# WORK TO BE COMPLETED
Wherever a line holds the word "Universitaria", copy that line from the data.
┄┄┄┄┄┄
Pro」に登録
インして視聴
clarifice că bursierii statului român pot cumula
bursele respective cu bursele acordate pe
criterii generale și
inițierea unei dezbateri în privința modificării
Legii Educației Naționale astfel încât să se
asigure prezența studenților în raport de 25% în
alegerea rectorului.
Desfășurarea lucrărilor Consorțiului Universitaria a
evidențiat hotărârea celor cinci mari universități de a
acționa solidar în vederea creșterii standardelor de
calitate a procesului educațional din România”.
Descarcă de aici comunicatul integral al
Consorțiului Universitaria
┄┄┄┄┄┄
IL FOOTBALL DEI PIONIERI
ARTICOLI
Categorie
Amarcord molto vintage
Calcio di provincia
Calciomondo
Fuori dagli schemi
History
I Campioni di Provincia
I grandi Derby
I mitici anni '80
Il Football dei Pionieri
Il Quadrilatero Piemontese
┄┄┄┄┄┄
# COMPLETED TASK
Desfășurarea lucrărilor Consorțiului Universitaria a
Consorțiului Universitaria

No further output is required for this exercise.